What is a plenum and what is its purpose?
Catharsis is important, to literature professors as much as to those who are living the tragedy of “transition” in Bosnia today. OK, let that be one of the functions of the plenum. But the way the media have served up the plenums, it seems like they are a pure idyll of some liberal understanding of democracy, in which, you see, the people came to lead themselves out of trouble, on some magical path akin to the one Alice in Wonderland takes. Except, it’s unclear which way or by what means one should go on such a path.
What is lost in all of that is that a plenum is first and foremost a meeting of citizens, not for the purpose of the meeting itself, but explicitly for some other purpose. These people at plenums were not there to supplement representative democracy, nor were they there to fruitlessly complain – the latter is a sport so well developed in Sarajevo cafés that people don’t need an excuse to engage in it. Those thousand people who showed up tonight at the Youth Hall in Sarajevo came to plan out their next move: the torch had been lit in Tuzla, a week ago; people have been on the streets for 8 days straight; but now that spontaneity has to be organized into a program, into some plan by which they would reach the demands that were read out tonight.

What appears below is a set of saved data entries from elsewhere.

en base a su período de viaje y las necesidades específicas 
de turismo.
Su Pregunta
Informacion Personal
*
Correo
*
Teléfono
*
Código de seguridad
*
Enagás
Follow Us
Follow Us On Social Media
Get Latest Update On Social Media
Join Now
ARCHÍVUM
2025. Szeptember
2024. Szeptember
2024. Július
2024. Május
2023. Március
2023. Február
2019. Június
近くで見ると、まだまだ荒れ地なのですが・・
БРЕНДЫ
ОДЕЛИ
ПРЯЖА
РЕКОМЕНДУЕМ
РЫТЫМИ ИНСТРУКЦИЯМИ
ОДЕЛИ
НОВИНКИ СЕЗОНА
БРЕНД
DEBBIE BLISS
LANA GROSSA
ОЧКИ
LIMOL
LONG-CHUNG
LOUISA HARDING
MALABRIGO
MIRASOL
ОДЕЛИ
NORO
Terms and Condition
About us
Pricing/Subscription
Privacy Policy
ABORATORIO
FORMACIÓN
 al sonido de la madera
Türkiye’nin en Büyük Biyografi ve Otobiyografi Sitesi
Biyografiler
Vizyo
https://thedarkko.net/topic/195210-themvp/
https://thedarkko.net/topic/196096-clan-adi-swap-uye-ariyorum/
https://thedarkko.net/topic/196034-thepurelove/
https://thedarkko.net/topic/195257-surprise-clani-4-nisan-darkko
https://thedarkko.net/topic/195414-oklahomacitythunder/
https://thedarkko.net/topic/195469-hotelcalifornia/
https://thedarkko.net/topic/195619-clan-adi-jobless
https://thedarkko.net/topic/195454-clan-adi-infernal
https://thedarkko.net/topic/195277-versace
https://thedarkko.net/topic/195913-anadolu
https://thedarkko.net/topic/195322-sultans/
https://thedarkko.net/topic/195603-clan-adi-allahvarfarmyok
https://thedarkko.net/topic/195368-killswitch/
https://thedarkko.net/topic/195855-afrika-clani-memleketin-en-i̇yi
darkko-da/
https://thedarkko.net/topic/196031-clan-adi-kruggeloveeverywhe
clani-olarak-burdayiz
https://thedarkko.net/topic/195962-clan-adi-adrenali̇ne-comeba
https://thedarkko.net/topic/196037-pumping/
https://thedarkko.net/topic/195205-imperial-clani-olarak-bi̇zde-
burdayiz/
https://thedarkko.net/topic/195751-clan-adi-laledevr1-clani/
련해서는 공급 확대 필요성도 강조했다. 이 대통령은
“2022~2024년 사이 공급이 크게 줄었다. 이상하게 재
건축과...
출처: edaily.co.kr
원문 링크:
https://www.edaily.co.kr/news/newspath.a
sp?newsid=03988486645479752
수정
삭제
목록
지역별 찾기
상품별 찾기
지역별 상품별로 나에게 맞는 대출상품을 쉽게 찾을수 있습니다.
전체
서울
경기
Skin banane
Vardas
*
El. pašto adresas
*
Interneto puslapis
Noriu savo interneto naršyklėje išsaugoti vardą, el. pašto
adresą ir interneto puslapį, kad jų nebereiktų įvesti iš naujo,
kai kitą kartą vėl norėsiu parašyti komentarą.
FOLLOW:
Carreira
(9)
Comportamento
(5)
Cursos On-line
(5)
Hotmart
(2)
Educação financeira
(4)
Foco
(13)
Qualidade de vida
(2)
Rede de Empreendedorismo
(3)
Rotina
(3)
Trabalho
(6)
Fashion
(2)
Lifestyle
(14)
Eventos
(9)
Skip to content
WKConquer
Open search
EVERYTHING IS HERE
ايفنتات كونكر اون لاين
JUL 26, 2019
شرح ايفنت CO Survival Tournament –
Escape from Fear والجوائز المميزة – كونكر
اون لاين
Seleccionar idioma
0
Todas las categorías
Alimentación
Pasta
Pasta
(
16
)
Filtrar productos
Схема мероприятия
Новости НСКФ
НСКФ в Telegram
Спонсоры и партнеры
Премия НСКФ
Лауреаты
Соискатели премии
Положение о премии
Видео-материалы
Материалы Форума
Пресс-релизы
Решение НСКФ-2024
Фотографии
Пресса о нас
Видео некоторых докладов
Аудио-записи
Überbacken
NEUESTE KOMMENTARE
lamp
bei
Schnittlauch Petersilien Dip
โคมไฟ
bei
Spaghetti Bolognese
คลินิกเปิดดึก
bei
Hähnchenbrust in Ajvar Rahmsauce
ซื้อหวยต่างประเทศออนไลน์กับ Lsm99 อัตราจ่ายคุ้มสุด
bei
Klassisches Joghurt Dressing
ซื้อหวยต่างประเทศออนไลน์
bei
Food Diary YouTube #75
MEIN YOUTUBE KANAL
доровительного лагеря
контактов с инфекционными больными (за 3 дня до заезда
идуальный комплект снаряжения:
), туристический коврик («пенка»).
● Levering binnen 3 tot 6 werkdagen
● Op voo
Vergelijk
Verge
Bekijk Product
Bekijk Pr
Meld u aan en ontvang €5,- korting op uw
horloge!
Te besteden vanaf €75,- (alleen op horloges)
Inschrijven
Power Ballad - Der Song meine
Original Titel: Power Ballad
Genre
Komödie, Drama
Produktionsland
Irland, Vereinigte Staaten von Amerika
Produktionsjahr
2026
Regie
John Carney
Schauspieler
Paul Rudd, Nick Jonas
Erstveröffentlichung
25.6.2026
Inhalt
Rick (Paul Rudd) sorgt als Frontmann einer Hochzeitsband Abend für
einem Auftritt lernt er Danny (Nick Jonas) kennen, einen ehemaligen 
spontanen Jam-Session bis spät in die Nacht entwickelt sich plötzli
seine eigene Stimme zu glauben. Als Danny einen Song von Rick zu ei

Demands are one thing; the path to their realization something different. And that is precisely the purpose of the plenum: to organize that same crowd on the streets, but what is more important, to find a way to organize the 93% (in the Federation) or 88% (in Bosnia/Herzegovina as a whole) of citizens that support this rebellion privately but are still waiting on the sidelines, fearful or unconvinced that this could possibly work. To organize them to join the protests and a movement that will create some other system that should be more just than the one we have now. But that new system will not fall down from the sky at one of the plenums; rather, the small army that has gathered at the plenums will organize it in the streets and squares of the cities, at workplaces and unions, at universities and high schools, and in the final analysis, in the homes and lives of those silent 88% of Bosnia’s citizens.
So, to return to comrade Cabral from the beginning: People who struggle for something, never struggle just for ideas, the way it might seem to us professors at times; they always and in every case, fight for concrete improvements of their work conditions and life, as well as the work conditions and lives of their compatriots. So, when the next plenum starts in Sarajevo, Tuzla, Mostar, Bihać, etc, remember these regular people and ask them what they think about the whole thing and why they are there. The answers might (un)pleasantly surprise you.